このように、経済的には技術の許容範囲が広いことから、参入障壁が小さいとみられるサービス産業であるが、現実には解決すべき多くの課題があって、消費者の潜在的な「ウォンツ」が実際の「ニーズ」となって発現しにくい状況が多く見受けられる。また、新しい就業形態が不利にならないような雇用システムによって、女性や高齢者などが働きやすい就労環境が整備されることもサービス産業の拡大にとって重要とみられる。今後は、こうした点が改善されることによって、新しいサービス産業と雇用が各地域で創出されることが期待される。「サービス産業雇用の例示」はそれを推進するためのものである。

(3) 必ずしも低くないサービス雇用の賃金水準

新しい需要の発現によってサービス産業の雇用が増えると期待されるにしても、そこにおける賃金の水準はどのようなものになるのだろうか。アメリカにおいても90年代に議論されたように、サービス産業の拡大は「安い労働」を増やし、所得格差を拡大させる懸念は妥当なのだろうか。サービス雇用の拡大を推進するに当たっては、この点を検証する必要がある。

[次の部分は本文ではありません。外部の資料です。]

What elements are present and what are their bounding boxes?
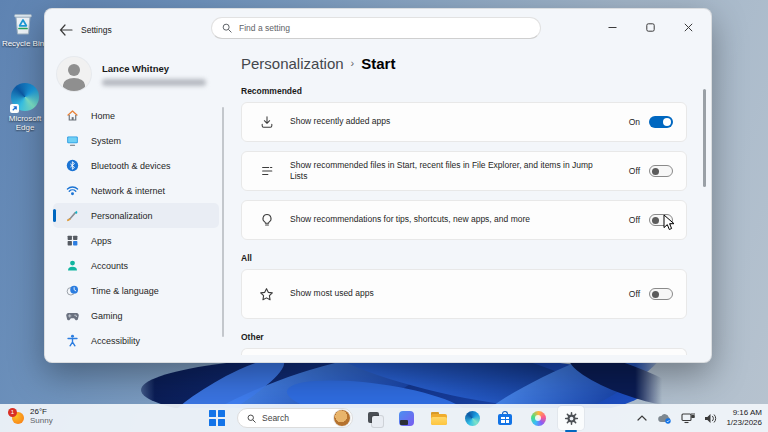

第1-3-5図1は、厚生労働省「賃金構造基本統計調査」により、製造業とサービス業の「きまって支給する現金給与額」(賃金)の全産業計に対する比率をみたものである(26)。まず、全産業計で最も就業者数の多い25~29歳の層の賃金比率をみると、製造業は99.5とわずかに全産業計を下回っているのに対し、サービス業は99.96と全産業計とほぼ同じ水準になっている。また、40~44歳の層をみると、製造業は96.1であるのに対し、サービス業では100を上回っている。同図右にある医療業の賃金比率をみると明らかなように、医療業によってサービス業が高くなっている。

また、パート従業員の賃金については厚生労働省「毎月勤労統計調査」により、全従業員平均の賃金比率をみる(第1-3-5図2)。これによると、サービス業は製造業を下回っているものの、サービス業の賃金は全産業平均を継続して上回り、2001年における比率は1.06となっている。

サービス業の賃金水準は、正社員ベースでは製造業よりも高く、全産業計とほぼ同じ水準であり、パート従業員ベースでみると製造業よりは低くなるものの、全産業計を上回っていることがわかった。このように、サービス雇用の賃金が相対的に低いという事実は確認されず、サービス雇用の拡大は生活水準の向上に寄与すると考えられる。

  • 24)サービス部門における雇用拡大を戦略とする経済の活性化に関する専門調査会が、2001年5月に行った「緊急報告」における「サービス産業雇用創出の例示」。
  • 25)この「関東」区分は、静岡県、新潟県を含む1都10県の合計。
  • 26)この「サービス業」は日本標準産業大分類の「サービス業」であり、金融、保険、不動産などは含まれていない。